Danish Nobleman and Naval Officer

Ulrik Christian Kaas (21 April 1729 – 22 March 1808) was a Danish naval officer who rose to the rank of admiral.

==Personal life==
Ulrik Christian Kaas was born 21 April 1729 in Copenhagen, died 22 March 1808, also in Copenhagen.
He was the son of Ulrich Kaas

On 6 October 1766 at Ormslev, near Aarhus, he married Frederikke Amalie Charisius, daughter of Councillor (konferensråd) Constantin August Charisius and whose sister Frederikke Amalie Charisius had married Ulrik Kaas' older brother, Frederik Christian Kaas in 1765.

In 1780 he was appointed chamberlain at the court and from 1781 to 1783 he was Adjutant General to the monarch . In 1801 he was awarded the Order of the Dannebrog

==Career==
Ulrik Christian Kaas was enrolled as a cadet in 1742 age 13 years (the normal age for enrollment ). In 1746 he sailed with ship-of-the-line Sydermanland in the squadron commanded by Ulrik Adolph Danneskiold-Samsøe :da: to Algiers.

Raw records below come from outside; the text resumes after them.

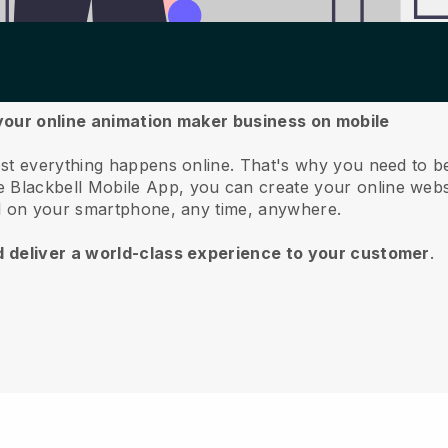
your online animation maker business on mobile
st everything happens online.
That's why you need to b
he
Blackbell
Mobile App, you can create your online webs
ll on your smartphone, any time, anywhere.
d deliver a world-class experience to your customer
.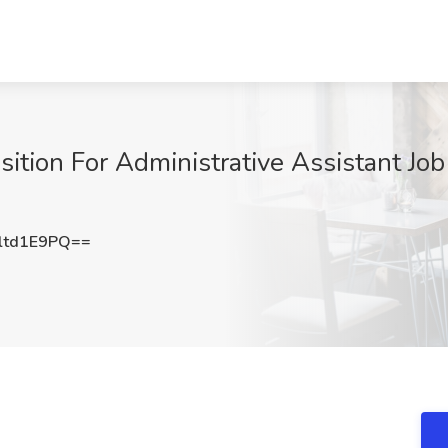
ion For Administrative Assistant Job
ltd1E9PQ==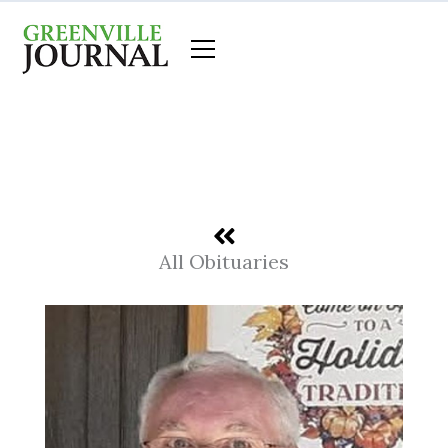
Skip
to
content
All Obituaries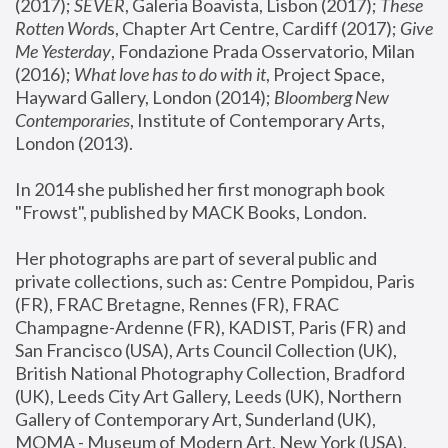
(2017); 
SEVER
, Galeria Boavista, Lisbon (2017); 
These 
Rotten Word
s, Chapter Art Centre, Cardiff (2017); 
Give 
Me Yesterday
, Fondazione Prada Osservatorio, Milan 
(2016);
 What love has to do with it
, Project Space, 
Hayward Gallery, London (2014); 
Bloomberg New 
Contemporaries
, Institute of Contemporary Arts, 
London (2013).
In 2014 she published her first monograph book 
"Frowst", published by MACK Books, London.
Her photographs are part of several public and 
private collections, such as: Centre Pompidou, Paris 
(FR), FRAC Bretagne, Rennes (FR), FRAC 
Champagne-Ardenne (FR), KADIST, Paris (FR) and 
San Francisco (USA), Arts Council Collection (UK), 
British National Photography Collection, Bradford 
(UK), Leeds City Art Gallery, Leeds (UK), Northern 
Gallery of Contemporary Art, Sunderland (UK), 
MOMA - Museum of Modern Art, New York (USA), 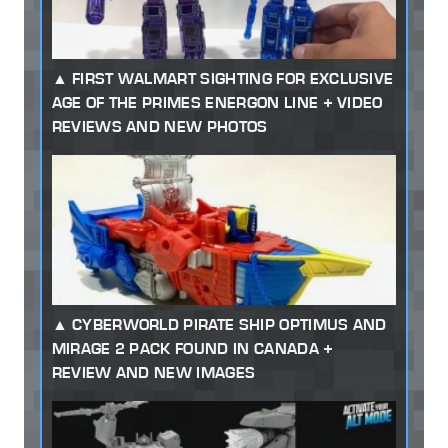
FIRST WALMART SIGHTING FOR EXCLUSIVE
AGE OF THE PRIMES ENERGON LINE + VIDEO
REVIEWS AND NEW PHOTOS
CYBERWORLD PIRATE SHIP OPTIMUS AND
MIRAGE 2 PACK FOUND IN CANADA +
REVIEW AND NEW IMAGES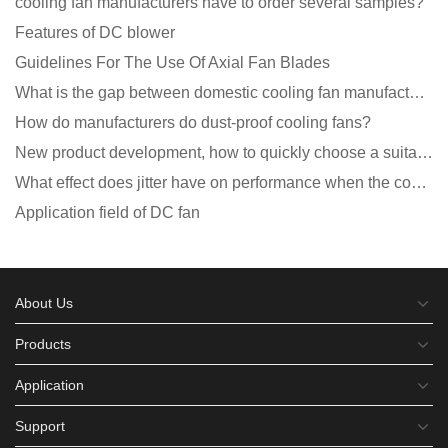
cooling fan manufacturers have to order several samples?
Features of DC blower
Guidelines For The Use Of Axial Fan Blades
What is the gap between domestic cooling fan manufacturers and foreign manufacturers?
How do manufacturers do dust-proof cooling fans?
New product development, how to quickly choose a suitable cooling fan
What effect does jitter have on performance when the cooling fan is running?
Application field of DC fan
About Us
Products
Application
Support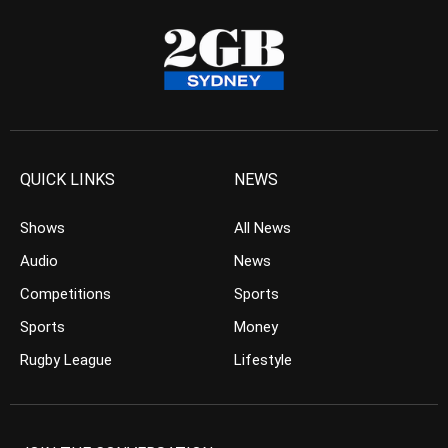
QUICK LINKS
NEWS
Shows
All News
Audio
News
Competitions
Sports
Sports
Money
Rugby League
Lifestyle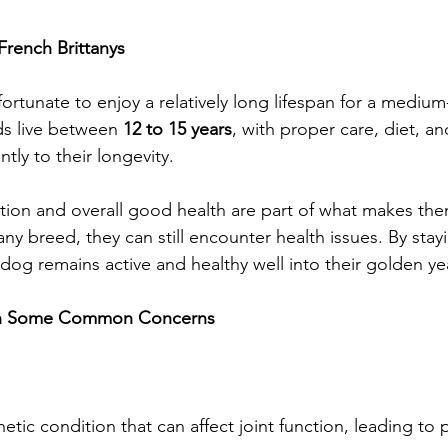
French Brittanys
fortunate to enjoy a relatively long lifespan for a mediu
s live between 
12 to 15 years
, with proper care, diet, an
ntly to their longevity.
ution and overall good health are part of what makes th
ny breed, they can still encounter health issues. By stay
dog remains active and healthy well into their golden ye
ith Some Common Concerns
etic condition that can affect joint function, leading to pa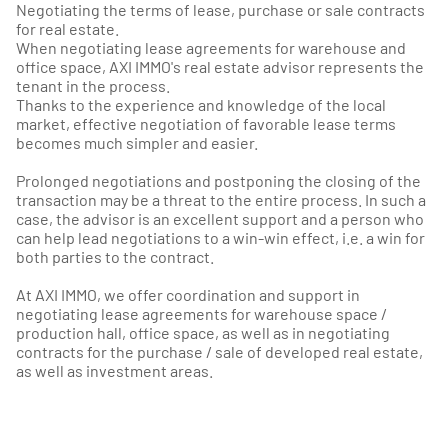
Negotiating the terms of lease, purchase or sale contracts
for real estate.
When negotiating lease agreements for warehouse and
office space, AXI IMMO's real estate advisor represents the
tenant in the process.
Thanks to the experience and knowledge of the local
market, effective negotiation of favorable lease terms
becomes much simpler and easier.
Prolonged negotiations and postponing the closing of the
transaction may be a threat to the entire process. In such a
case, the advisor is an excellent support and a person who
can help lead negotiations to a win-win effect, i.e. a win for
both parties to the contract.
At AXI IMMO, we offer coordination and support in
negotiating lease agreements for warehouse space /
production hall, office space, as well as in negotiating
contracts for the purchase / sale of developed real estate,
as well as investment areas.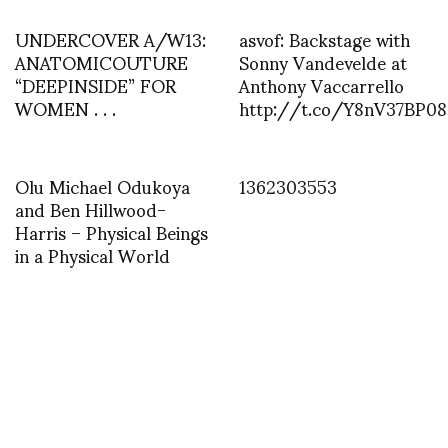
UNDERCOVER A/W13:
asvof: Backstage with
ANATOMICOUTURE
Sonny Vandevelde at
“DEEPINSIDE” FOR
Anthony Vaccarrello
WOMEN . . .
http://t.co/Y8nV37BP08
Olu Michael Odukoya
1362303553
and Ben Hillwood-
Harris – Physical Beings
in a Physical World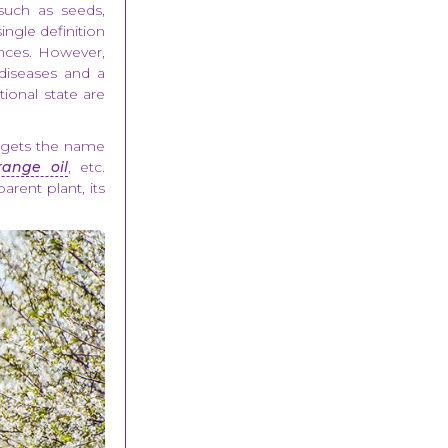
, such as seeds,
single definition
.nces. However,
 diseases and a
ional state are
l gets the name
range oil
, etc.
arent plant, its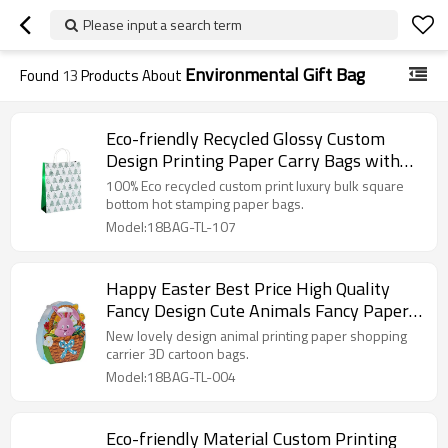
Please input a search term
Environmental Gift Bag
Found
13
Products About
Eco-friendly Recycled Glossy Custom
Design Printing Paper Carry Bags with
Different Size
100% Eco recycled custom print luxury bulk square
bottom hot stamping paper bags.
Model:18BAG-TL-107
Happy Easter Best Price High Quality
Fancy Design Cute Animals Fancy Paper
Bags with 4 Designs Assorted
New lovely design animal printing paper shopping
carrier 3D cartoon bags.
Model:18BAG-TL-004
Eco-friendly Material Custom Printing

Commissioned as Junior Lieutenant in 1749, Kaas was again in North Africa from 1751 to 1753 - this time with the frigate Docquen, principally in Morocco. On 3 June 1753 he happened to be visiting the frigate Falster in the harbour of Safi when that ship caught fire. He stayed on board to help fight the fire, and managed to get a sail set, but the ship exploded with the loss of many of her crew (see List of shipwrecks in 1753 ) and Kaas was only rescued by cadet Hans Schiønnebøl at the last minute. 31 March 1755 brought promotion to Senior Lieutenant and orders to the frigate Christiansborg on a voyage to the West Indies, returning in 1756. In December 1758 Kaas was further promoted to Lieutenant Captain and served on the ship-of-the-line Fyen on convoy duties to and from the Mediterranean.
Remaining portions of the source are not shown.